* GIVEN ENTRIES:
- - -

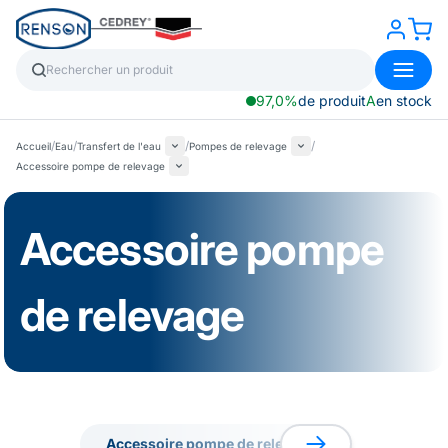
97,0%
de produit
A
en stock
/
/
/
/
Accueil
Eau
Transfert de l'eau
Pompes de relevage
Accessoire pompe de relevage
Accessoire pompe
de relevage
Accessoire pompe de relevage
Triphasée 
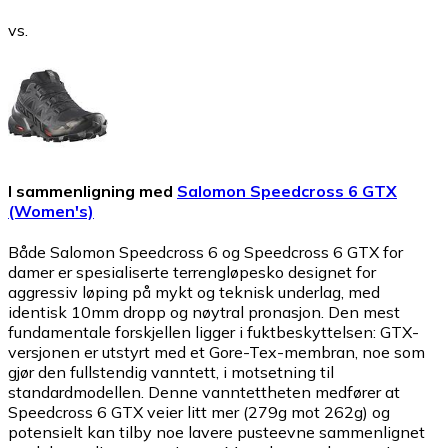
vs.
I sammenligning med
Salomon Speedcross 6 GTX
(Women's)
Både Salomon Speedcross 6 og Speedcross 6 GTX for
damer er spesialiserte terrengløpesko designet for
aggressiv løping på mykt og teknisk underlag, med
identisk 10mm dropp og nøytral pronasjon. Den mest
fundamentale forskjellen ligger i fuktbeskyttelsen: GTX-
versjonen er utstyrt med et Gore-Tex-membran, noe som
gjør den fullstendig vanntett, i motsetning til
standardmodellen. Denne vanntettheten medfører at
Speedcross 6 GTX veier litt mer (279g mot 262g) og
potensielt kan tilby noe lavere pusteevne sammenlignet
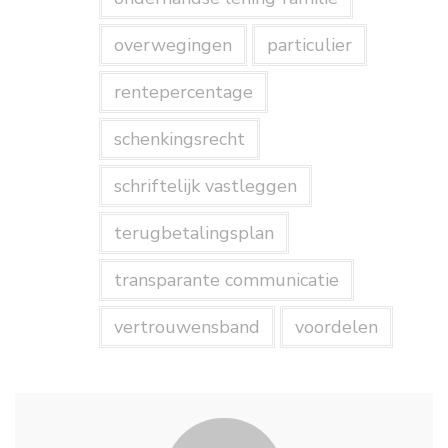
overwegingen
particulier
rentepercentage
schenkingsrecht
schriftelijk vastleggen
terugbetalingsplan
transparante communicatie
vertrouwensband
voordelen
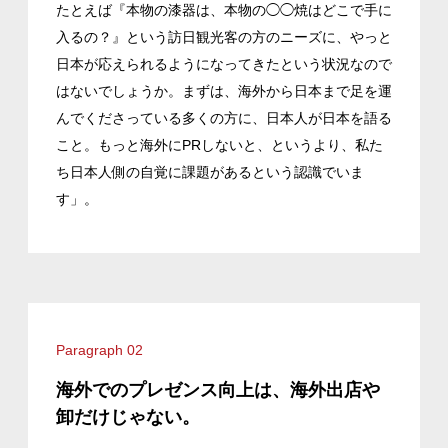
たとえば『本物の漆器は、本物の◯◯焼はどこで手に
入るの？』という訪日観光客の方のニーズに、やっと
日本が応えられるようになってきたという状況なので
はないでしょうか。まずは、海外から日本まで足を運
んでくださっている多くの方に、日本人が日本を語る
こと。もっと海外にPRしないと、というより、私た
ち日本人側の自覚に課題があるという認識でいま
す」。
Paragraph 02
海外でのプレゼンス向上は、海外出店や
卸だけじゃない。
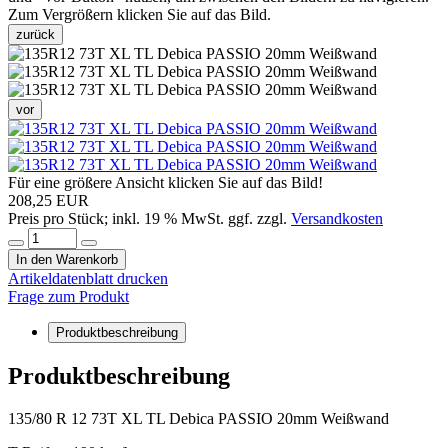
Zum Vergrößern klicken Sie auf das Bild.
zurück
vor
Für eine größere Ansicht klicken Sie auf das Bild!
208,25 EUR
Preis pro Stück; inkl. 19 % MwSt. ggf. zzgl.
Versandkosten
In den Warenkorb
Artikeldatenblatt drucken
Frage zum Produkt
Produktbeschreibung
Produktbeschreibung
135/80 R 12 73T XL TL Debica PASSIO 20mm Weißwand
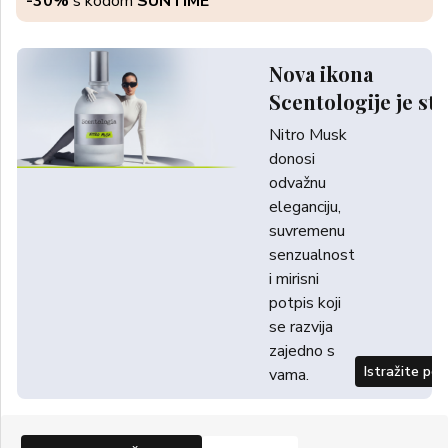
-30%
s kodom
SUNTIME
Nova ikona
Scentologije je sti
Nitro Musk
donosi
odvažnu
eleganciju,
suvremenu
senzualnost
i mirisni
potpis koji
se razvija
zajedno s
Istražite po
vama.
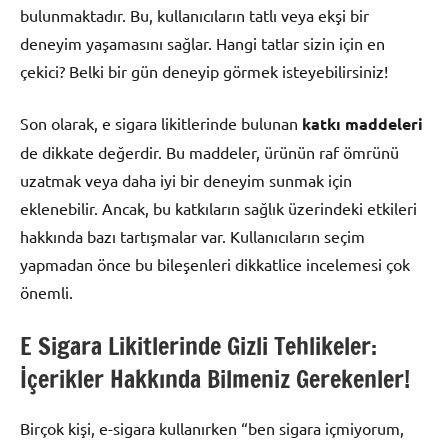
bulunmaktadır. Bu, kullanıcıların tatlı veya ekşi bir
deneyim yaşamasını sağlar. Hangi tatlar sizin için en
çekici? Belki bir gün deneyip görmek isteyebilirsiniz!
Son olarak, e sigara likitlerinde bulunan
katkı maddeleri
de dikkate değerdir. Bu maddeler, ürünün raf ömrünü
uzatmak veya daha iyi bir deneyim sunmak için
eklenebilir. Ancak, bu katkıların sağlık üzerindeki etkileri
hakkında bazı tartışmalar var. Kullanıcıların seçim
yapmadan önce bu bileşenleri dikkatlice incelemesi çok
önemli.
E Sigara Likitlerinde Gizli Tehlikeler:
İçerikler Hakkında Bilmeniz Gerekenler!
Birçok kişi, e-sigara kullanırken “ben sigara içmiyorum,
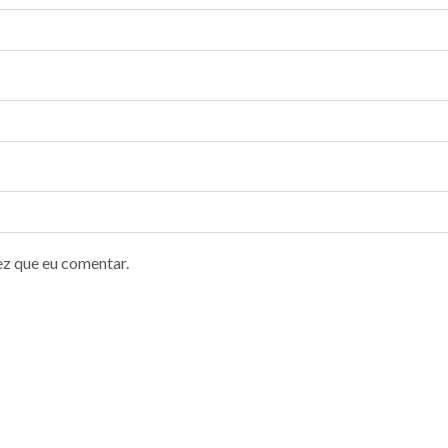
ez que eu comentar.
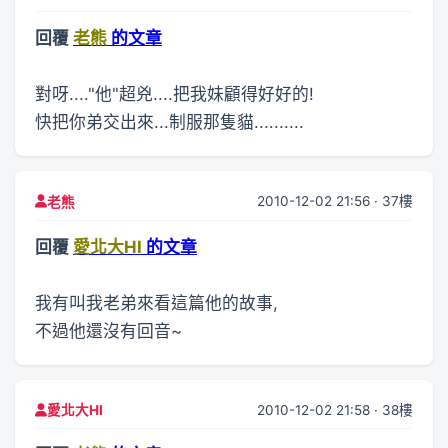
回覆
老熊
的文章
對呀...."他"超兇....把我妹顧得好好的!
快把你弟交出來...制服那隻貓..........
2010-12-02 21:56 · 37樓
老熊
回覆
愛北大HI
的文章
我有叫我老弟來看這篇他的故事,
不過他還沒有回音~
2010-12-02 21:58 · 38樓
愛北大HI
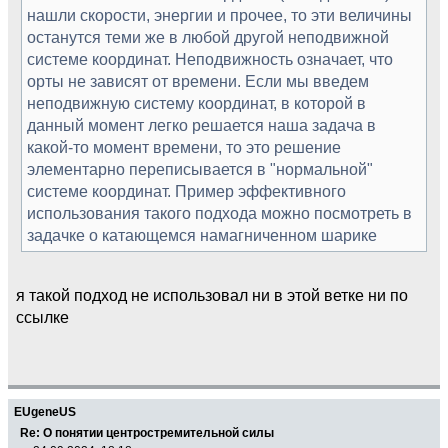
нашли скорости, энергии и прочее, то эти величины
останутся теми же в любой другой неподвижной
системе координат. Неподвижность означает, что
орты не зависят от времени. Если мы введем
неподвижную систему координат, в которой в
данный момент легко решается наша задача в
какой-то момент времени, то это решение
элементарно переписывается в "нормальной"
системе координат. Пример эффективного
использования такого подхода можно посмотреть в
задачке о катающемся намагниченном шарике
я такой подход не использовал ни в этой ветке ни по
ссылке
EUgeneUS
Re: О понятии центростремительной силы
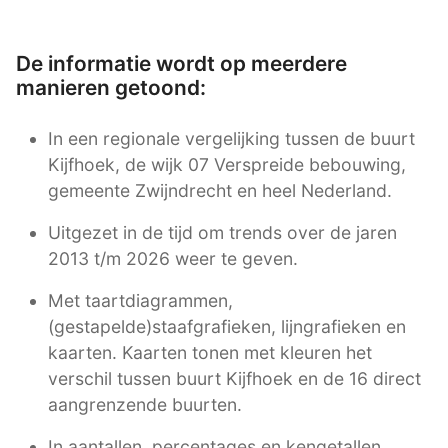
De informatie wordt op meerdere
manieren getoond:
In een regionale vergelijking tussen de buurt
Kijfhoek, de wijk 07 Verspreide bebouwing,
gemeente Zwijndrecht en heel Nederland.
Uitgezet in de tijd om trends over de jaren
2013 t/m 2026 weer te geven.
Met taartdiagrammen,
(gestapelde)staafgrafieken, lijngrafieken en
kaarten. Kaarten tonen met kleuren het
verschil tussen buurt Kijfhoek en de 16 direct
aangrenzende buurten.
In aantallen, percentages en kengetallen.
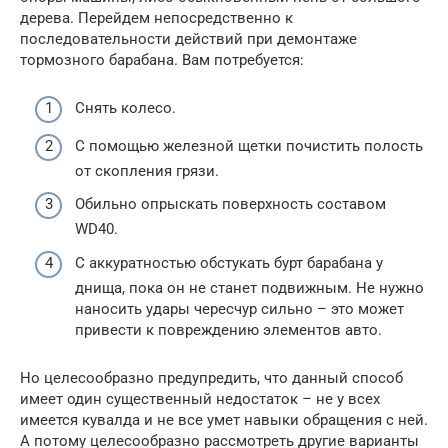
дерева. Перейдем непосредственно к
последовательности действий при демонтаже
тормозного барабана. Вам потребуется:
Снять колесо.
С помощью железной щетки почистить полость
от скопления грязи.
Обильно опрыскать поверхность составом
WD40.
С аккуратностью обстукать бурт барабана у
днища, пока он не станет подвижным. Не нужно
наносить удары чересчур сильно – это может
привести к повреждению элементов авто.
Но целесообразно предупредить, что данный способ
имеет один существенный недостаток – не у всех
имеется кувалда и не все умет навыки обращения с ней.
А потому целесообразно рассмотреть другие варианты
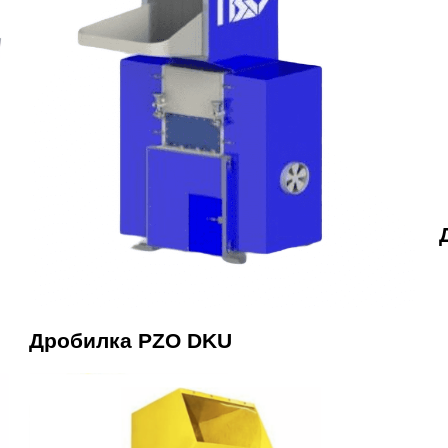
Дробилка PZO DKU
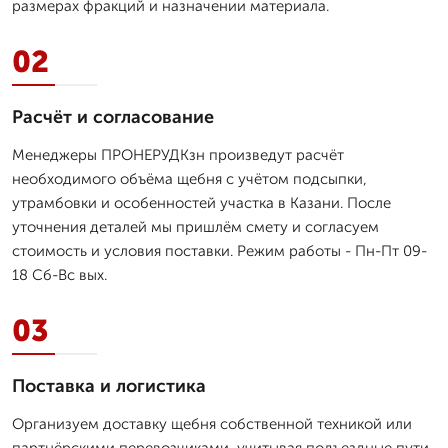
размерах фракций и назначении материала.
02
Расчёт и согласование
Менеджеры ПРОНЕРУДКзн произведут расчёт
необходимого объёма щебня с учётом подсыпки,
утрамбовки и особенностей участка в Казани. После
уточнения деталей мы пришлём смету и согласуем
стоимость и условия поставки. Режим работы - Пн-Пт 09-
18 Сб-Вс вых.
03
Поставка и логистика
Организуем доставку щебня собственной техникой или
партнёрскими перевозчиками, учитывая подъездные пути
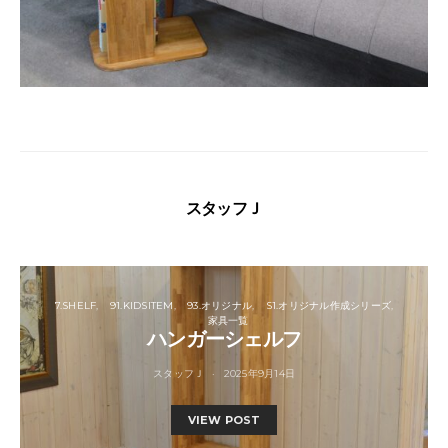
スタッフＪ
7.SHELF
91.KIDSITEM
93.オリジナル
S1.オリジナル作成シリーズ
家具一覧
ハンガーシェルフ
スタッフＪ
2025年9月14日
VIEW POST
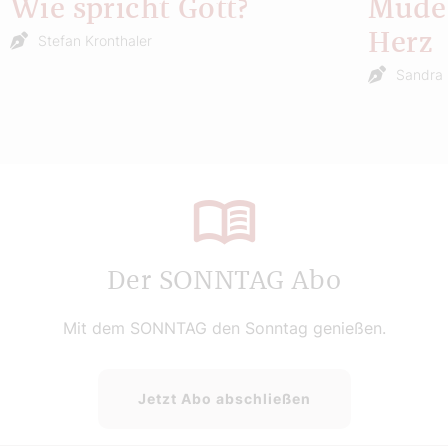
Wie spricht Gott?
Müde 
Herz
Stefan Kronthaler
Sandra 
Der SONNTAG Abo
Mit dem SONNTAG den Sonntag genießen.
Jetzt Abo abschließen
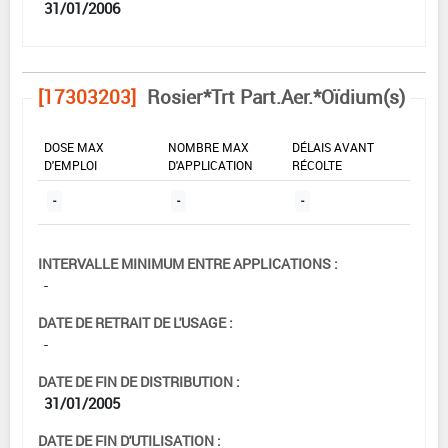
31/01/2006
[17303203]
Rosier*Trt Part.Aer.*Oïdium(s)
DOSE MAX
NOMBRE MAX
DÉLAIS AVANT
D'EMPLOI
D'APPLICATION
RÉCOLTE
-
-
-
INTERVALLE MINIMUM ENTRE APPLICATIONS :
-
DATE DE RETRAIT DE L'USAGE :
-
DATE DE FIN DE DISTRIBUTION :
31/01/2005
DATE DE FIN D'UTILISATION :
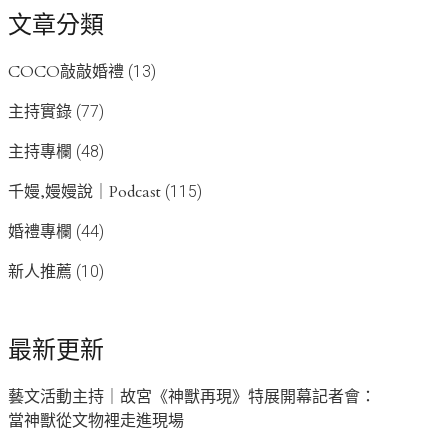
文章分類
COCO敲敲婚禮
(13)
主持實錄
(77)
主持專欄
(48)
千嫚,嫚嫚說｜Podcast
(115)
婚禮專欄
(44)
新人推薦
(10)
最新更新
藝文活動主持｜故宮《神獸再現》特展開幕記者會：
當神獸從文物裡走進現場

- - -

* WHAT YOU SHOULD DO: Where a record above contains a picture, leave the picture out and transcribe everything else exactly.

* SOLUTION TO THIS TASK:
97,0%
de produit
A
en stock
/
/
/
/
Accueil
Eau
Transfert de l'eau
Pompes de relevage
Accessoire pompe de relevage
Accessoire pompe
de relevage
Accessoire pompe de relevage
Triphasée 
vs.
I sammenligning med
Salomon Speedcross 6 GTX
(Women's)
Både Salomon Speedcross 6 og Speedcross 6 GTX for
damer er spesialiserte terrengløpesko designet for
aggressiv løping på mykt og teknisk underlag, med
identisk 10mm dropp og nøytral pronasjon. Den mest
fundamentale forskjellen ligger i fuktbeskyttelsen: GTX-
versjonen er utstyrt med et Gore-Tex-membran, noe som
gjør den fullstendig vanntett, i motsetning til
standardmodellen. Denne vanntettheten medfører at
Speedcross 6 GTX veier litt mer (279g mot 262g) og
potensielt kan tilby noe lavere pusteevne sammenlignet
overwegingen
particulier
rentepercentage
schenkingsrecht
schriftelijk vastleggen
terugbetalingsplan
transparante communicatie
vertrouwensband
voordelen
たとえば『本物の漆器は、本物の◯◯焼はどこで手に
入るの？』という訪日観光客の方のニーズに、やっと
日本が応えられるようになってきたという状況なので
はないでしょうか。まずは、海外から日本まで足を運
んでくださっている多くの方に、日本人が日本を語る
こと。もっと海外にPRしないと、というより、私た
ち日本人側の自覚に課題があるという認識でいま
す」。
Paragraph 02
海外でのプレゼンス向上は、海外出店や
卸だけじゃない。
Zum Vergrößern klicken Sie auf das Bild.
zurück
vor
Für eine größere Ansicht klicken Sie auf das Bild!
208,25 EUR
Preis pro Stück; inkl. 19 % MwSt. ggf. zzgl.
Versandkosten
In den Warenkorb
Artikeldatenblatt drucken
Frage zum Produkt
Produktbeschreibung
Produktbeschreibung
135/80 R 12 73T XL TL Debica PASSIO 20mm Weißwand
-30%
s kodom
SUNTIME
Nova ikona
Scentologije je sti
Nitro Musk
donosi
odvažnu
eleganciju,
suvremenu
senzualnost
i mirisni
potpis koji
se razvija
zajedno s
Istražite po
vama.
bulunmaktadır. Bu, kullanıcıların tatlı veya ekşi bir
deneyim yaşamasını sağlar. Hangi tatlar sizin için en
çekici? Belki bir gün deneyip görmek isteyebilirsiniz!
Son olarak, e sigara likitlerinde bulunan
katkı maddeleri
de dikkate değerdir. Bu maddeler, ürünün raf ömrünü
uzatmak veya daha iyi bir deneyim sunmak için
eklenebilir. Ancak, bu katkıların sağlık üzerindeki etkileri
hakkında bazı tartışmalar var. Kullanıcıların seçim
yapmadan önce bu bileşenleri dikkatlice incelemesi çok
önemli.
E Sigara Likitlerinde Gizli Tehlikeler:
İçerikler Hakkında Bilmeniz Gerekenler!
Birçok kişi, e-sigara kullanırken “ben sigara içmiyorum,
ez que eu comentar.
回覆
老熊
的文章
對呀...."他"超兇....把我妹顧得好好的!
快把你弟交出來...制服那隻貓..........
2010-12-02 21:56 · 37樓
老熊
回覆
愛北大HI
的文章
我有叫我老弟來看這篇他的故事,
不過他還沒有回音~
2010-12-02 21:58 · 38樓
愛北大HI
нашли скорости, энергии и прочее, то эти величины
останутся теми же в любой другой неподвижной
системе координат. Неподвижность означает, что
орты не зависят от времени. Если мы введем
неподвижную систему координат, в которой в
данный момент легко решается наша задача в
какой-то момент времени, то это решение
элементарно переписывается в "нормальной"
системе координат. Пример эффективного
использования такого подхода можно посмотреть в
задачке о катающемся намагниченном шарике
я такой подход не использовал ни в этой ветке ни по
ссылке
EUgeneUS
Re: О понятии центростремительной силы
De informatie wordt op meerdere
manieren getoond:
In een regionale vergelijking tussen de buurt
Kijfhoek, de wijk 07 Verspreide bebouwing,
gemeente Zwijndrecht en heel Nederland.
Uitgezet in de tijd om trends over de jaren
2013 t/m 2026 weer te geven.
Met taartdiagrammen,
(gestapelde)staafgrafieken, lijngrafieken en
kaarten. Kaarten tonen met kleuren het
verschil tussen buurt Kijfhoek en de 16 direct
aangrenzende buurten.
In aantallen, percentages en kengetallen.
дерева. Перейдем непосредственно к
последовательности действий при демонтаже
тормозного барабана. Вам потребуется:
Снять колесо.
С помощью железной щетки почистить полость
от скопления грязи.
Обильно опрыскать поверхность составом
WD40.
С аккуратностью обстукать бурт барабана у
днища, пока он не станет подвижным. Не нужно
наносить удары чересчур сильно – это может
привести к повреждению элементов авто.
Но целесообразно предупредить, что данный способ
имеет один существенный недостаток – не у всех
имеется кувалда и не все умет навыки обращения с ней.
А потому целесообразно рассмотреть другие варианты
Дробилка PZO DKU
размерах фракций и назначении материала.
02
Расчёт и согласование
Менеджеры ПРОНЕРУДКзн произведут расчёт
необходимого объёма щебня с учётом подсыпки,
утрамбовки и особенностей участка в Казани. После
уточнения деталей мы пришлём смету и согласуем
стоимость и условия поставки. Режим работы - Пн-Пт 09-
18 Сб-Вс вых.
03
Поставка и логистика
Организуем доставку щебня собственной техникой или
партнёрскими перевозчиками, учитывая подъездные пути
スタッフＪ
7.SHELF
91.KIDSITEM
93.オリジナル
S1.オリジナル作成シリーズ
家具一覧
ハンガーシェルフ
スタッフＪ
2025年9月14日
VIEW POST
Wie spricht Gott?
Müde 
Herz
Stefan Kronthaler
Sandra 
Der SONNTAG Abo
Mit dem SONNTAG den Sonntag genießen.
Jetzt Abo abschließen
31/01/2006
[17303203]
Rosier*Trt Part.Aer.*Oïdium(s)
DOSE MAX
NOMBRE MAX
DÉLAIS AVANT
D'EMPLOI
D'APPLICATION
RÉCOLTE
-
-
-
INTERVALLE MINIMUM ENTRE APPLICATIONS :
-
DATE DE RETRAIT DE L'USAGE :
-
DATE DE FIN DE DISTRIBUTION :
31/01/2005
DATE DE FIN D'UTILISATION :
文章分類
COCO敲敲婚禮
(13)
主持實錄
(77)
主持專欄
(48)
千嫚,嫚嫚說｜Podcast
(115)
婚禮專欄
(44)
新人推薦
(10)
最新更新
藝文活動主持｜故宮《神獸再現》特展開幕記者會：
當神獸從文物裡走進現場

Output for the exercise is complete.